Troppo poco, tuttavia, per stimolare lo spettatore a una seconda visione del film. Non sono poche le debolezze di quest’opera. I personaggi sono innanzitutto scarsamente caratterizzati: eccezion fatta per le due protagoniste, si può dire che gli altri non abbiano una fisionomia che vada oltre la superficialità; le compagne di squadra, ad esempio, sono poco più che silhouettes le cui azioni e passioni sono perfettamente intercambiabili, alla stregua dei ruoli delle giocatrici in un campo di pallavolo. Non vi è profondità nello scavo psicologico, tanto che l’unica sequenza in cui emerga una contrapposizione di vedute è quella sulle modalità di reagire alle molestie del massaggiatore.

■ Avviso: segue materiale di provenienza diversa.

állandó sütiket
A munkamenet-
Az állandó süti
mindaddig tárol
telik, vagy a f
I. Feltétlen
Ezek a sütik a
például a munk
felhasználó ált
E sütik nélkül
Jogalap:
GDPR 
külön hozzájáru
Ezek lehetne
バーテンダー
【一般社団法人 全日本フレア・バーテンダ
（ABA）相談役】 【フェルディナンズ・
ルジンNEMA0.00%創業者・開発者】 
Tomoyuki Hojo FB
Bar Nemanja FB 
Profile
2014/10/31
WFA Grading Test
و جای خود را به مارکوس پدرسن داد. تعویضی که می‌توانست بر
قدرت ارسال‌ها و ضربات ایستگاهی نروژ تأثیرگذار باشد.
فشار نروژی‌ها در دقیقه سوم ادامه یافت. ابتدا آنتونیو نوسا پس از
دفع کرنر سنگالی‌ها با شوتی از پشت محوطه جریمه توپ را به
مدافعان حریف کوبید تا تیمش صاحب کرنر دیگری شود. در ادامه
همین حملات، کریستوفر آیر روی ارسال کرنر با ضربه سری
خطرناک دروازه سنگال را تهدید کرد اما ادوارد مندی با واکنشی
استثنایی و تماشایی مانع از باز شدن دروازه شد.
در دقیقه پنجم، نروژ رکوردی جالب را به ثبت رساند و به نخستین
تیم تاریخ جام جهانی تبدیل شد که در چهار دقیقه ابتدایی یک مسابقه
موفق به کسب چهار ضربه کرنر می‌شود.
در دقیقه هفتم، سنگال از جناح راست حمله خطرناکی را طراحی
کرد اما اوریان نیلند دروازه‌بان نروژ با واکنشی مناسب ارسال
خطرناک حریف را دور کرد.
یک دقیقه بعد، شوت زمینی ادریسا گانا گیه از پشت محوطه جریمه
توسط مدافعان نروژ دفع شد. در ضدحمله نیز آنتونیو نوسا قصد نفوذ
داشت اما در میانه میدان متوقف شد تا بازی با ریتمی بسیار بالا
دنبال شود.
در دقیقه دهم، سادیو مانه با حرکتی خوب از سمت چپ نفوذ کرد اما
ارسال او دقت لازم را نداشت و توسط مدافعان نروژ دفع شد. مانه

Più in generale, sul piano della trama, tutto procede verso una conclusione che relega le uniche peripezie alle contingenze sportive. Sul piano delle funzioni manca un vero oppositore e la prevedibilità della trama ne è l’immancabile conseguenza. La macchina da presa della Lee tanto fatica a uscire dalla palestra, che quest’ultima diventa una bolla che pare reggersi da sola. Inoltre, se nel precedente film vi era una back story, un contesto familiare di riferimento, un input dal mondo esterno col quale istituire una dialettica narrativa, qui l’unica figura altra dalla scuola è il padre di Jana con la sua ossessione compulsiva al successo sportivo. Il luogo in cui parenti e amici delle protagoniste sono infatti più a lungo collocati è la gradinata superiore dell’impianto sportivo in cui fanno il tifo.

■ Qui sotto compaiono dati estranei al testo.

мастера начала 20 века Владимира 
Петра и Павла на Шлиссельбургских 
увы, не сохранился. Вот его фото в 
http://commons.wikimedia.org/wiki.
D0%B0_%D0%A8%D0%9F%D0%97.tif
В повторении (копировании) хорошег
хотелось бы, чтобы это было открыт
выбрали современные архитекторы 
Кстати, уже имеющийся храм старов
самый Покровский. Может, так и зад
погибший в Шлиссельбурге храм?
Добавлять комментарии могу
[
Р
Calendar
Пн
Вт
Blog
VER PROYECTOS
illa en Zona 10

Sul piano estetico, se le scenografie, i costumi e la musica danno un contributo tangibile all’opera, è la fotografia la grande assente: la palette dai morbidi toni pastello, per quanto utile a esaltare nei primi piani le fattezze delle giocatrici, sommata alle ambientazioni sostanzialmente tutte diurne, suscita un’impressione di piatta e ripetitiva monotonia, spia ennesima della rinuncia a una vera introspezione.

"Rookie", che ha ottenuto il premio del pubblico al Cinemalaya Independent Film Festival del 2023, è, con tutta evidenza, un prodotto senza particolari pretese, concepito, verrebbe da dire, “in serie”, ovvero sulla falsariga del precedente. Un’occasione persa, insomma, per tornare su un tema che, data la sua importanza, meriterebbe una narrazione più complessa e che non può essere confinata in una palestra.


27/04/2024

Cast e credits

regia:
Samantha Lee


titolo originale:
Rookie


durata:
95'


fotografia:
Choice Elise Israel


scenografie:
Natts Jadaone, Samantha Lee


montaggio:
Ilsa Malsi


musiche:
Len Calvo


Trama

Ace è un'adolescente timida e introversa che, catapultata in una scuola cattolica, vive con difficoltà il suo inserimento tra le sue compagne. Precedentemente giocatrice di basket deve anche adattarsi a un nuovo sport: la pallavolo. Tuttavia, è proprio nel tentativo di migliorare le sue prestazioni che incontra Jana, per la quale prova un sentimento fino ad allora a lei inedito.